В житии Андрея Тотемского (1639-1673 [DCXXXVII]
) очевиден контраст между общей частью и описанием конкретных историй: в первой ничто не выходит за рамки агиографических стереотипов: святой «буйство восприят, хождаше в зимнее время не обувен… егда же христолюбцы потребная от пищи приношаху, блаженный же от них мало нечто прима и раздая убогим тайно, да не познана будет ни кем милостыня его» [DCXXXVIII]; можно было бы даже усомниться в том, что Андрей существовал в реальности – но всякие сомнения развеиваются при обращении к прижизненным чудесам святого: в одном из них «сретоша его Сибирския страны варварского народа люди и видеша блаженного необувена в снегу… и познаша его человека быти Божия. Приступивши к нему, старейшина их именем Ажбакей… моляше… о здравии и даяше ему злато»; юродивый убежал, но варвар потер глаза снегом, на котором тот стоял – и выздоровел [DCXXXIX]. Кроме того, Андрей, пожалуй, единственный юродивый, который не желает сносить издевательств мальчишек: «сквернословия не моги претерпети, погна их». Но что же во всём этом юродского? Ничего – только модный «бренд» [115].Помимо чисто «юродских» житий, в XVII в. и «обычные» святые подчас приобретают некоторые черты юродивых, поскольку агиографы думали уже не о чистоте жанра, а о занимательности, не о литургическом бытовании, а об интересах индивидуального читателя. Таковы жития Ферапонта Монзенского (он отказывается называть жителям Костромы своё имя, разговаривает загадками) и Трифона Вятского («Блаженнаго бяше образ странен и ризы ношаше худы и многошвенны, точию плоти прикровение, нравом же бяше прост и кроток… всегда же сетуя хождаше и плакася часто», за что подвергается насмешкам жителей пермского города Орла) [DCXL]

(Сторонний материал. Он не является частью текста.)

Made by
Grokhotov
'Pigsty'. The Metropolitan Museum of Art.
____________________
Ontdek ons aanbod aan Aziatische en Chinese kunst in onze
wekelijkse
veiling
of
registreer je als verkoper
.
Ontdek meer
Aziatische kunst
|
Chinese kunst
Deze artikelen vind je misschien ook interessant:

. Юродская тема проникает и в околожитийную литературу. Такова, например, повесть Никодима Типикариса о злоключениях некого инока, которому помогает избавиться от порочной жизни архистратиг Михаил; по его приказу «внезапу обтресе ту близ блаженный Тимофей стоя иже Христа ради уродствуя жывый на Кулишках в Москве. К нему же глагола архистратиг Божий: "Рабе Христов Тимофей, иди с ним на Соловки"» [DCXLI]. Любопытно отметить, что тем персонажем, который нематериально предводит душу грешника по святым местам, в первоначальной редакции повести выступает не юродивый Тимофей, а «некто зовомый Елисей, иже есть в… Москве странствуя Христа ради ходил» [DCXLII]. Видимо, редакторы вставляли имена, актуальные в каждый данный момент для московского читателя повести.Ещё более важна для нас «Повесть о явлении иконы Богородицы на Синичьи горе». Главный герой истории – крестьянский мальчик Тимофей, «мнози глаголаху его урода суща и несмыслена нарицаху» [116]

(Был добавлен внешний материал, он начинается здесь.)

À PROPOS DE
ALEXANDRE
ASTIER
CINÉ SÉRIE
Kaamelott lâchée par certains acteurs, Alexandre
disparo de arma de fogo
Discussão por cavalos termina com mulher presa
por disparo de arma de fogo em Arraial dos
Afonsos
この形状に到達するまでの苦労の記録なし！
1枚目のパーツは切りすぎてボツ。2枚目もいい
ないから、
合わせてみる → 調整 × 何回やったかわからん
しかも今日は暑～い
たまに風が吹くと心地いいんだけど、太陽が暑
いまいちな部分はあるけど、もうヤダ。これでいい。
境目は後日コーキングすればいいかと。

. Автор никак не высказывает своего отношения к этому мнению. В повести рассказывается о том, как в 1563 г. Тимофею явилось видение иконы Богородицы, отчего он впал в необычное состояние, а после второго явления ему иконы начал проповедовать. «Шед во град, возвести сия иереом и народу. Они же не послушаша его и уродива его нарекоша, овии же ругахуся ему вельми… Священник именем Никита, той паче всех не послуша и не верова, но и ругашеся ему, нарицающи его урода и безумна» [DCXLIII].Впрочем, благодаря свершившимся чудесам люди поверили в истинность слов Тимофея и воздвигли на месте явления иконы часовню.